Your task -
Give the listing back in full, exactly as written, with the pictures removed.

Entries shown -
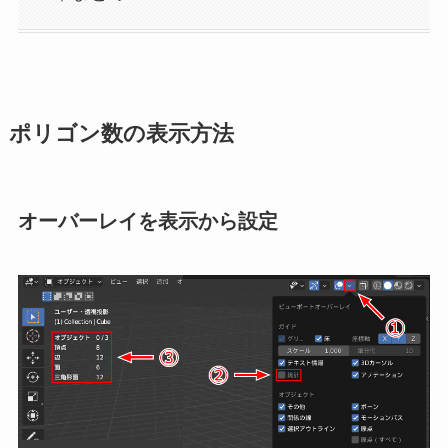
ポリゴン数の表示方法
オーバーレイを表示から設定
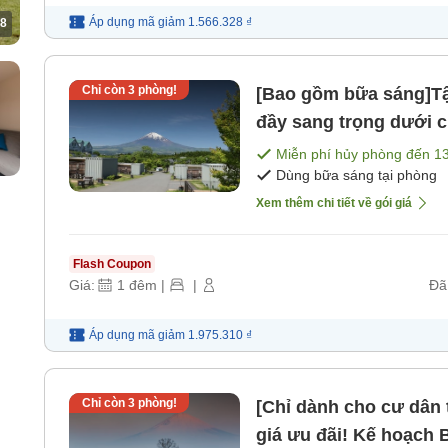
Áp dụng mã
giảm
1.566.328 ₫
8
Chỉ còn
3
phòng!
[Bao gồm bữa sáng]Tậ
đầy sang trọng dưới 
1 đêm và bữa sáng) [
Miễn phí hủy phòng đến
1
Dùng bữa sáng tại phòng
Xem thêm chi tiết về gói giá
Flash Coupon
Giá:
1
đêm
|
|
Đã
Áp dụng mã
giảm
1.975.310 ₫
Chỉ còn
3
phòng!
[Chỉ dành cho cư dân t
giá ưu đãi! Kế hoạch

Answer for the task -
ポリゴン数の表示方法
オーバーレイを表示から設定
Áp dụng mã
giảm
1.566.328 ₫
8
Chỉ còn
3
phòng!
[Bao gồm bữa sáng]Tậ
đầy sang trọng dưới 
1 đêm và bữa sáng) [
Miễn phí hủy phòng đến
1
Dùng bữa sáng tại phòng
Xem thêm chi tiết về gói giá
Flash Coupon
Giá:
1
đêm
|
|
Đã
Áp dụng mã
giảm
1.975.310 ₫
Chỉ còn
3
phòng!
[Chỉ dành cho cư dân t
giá ưu đãi! Kế hoạch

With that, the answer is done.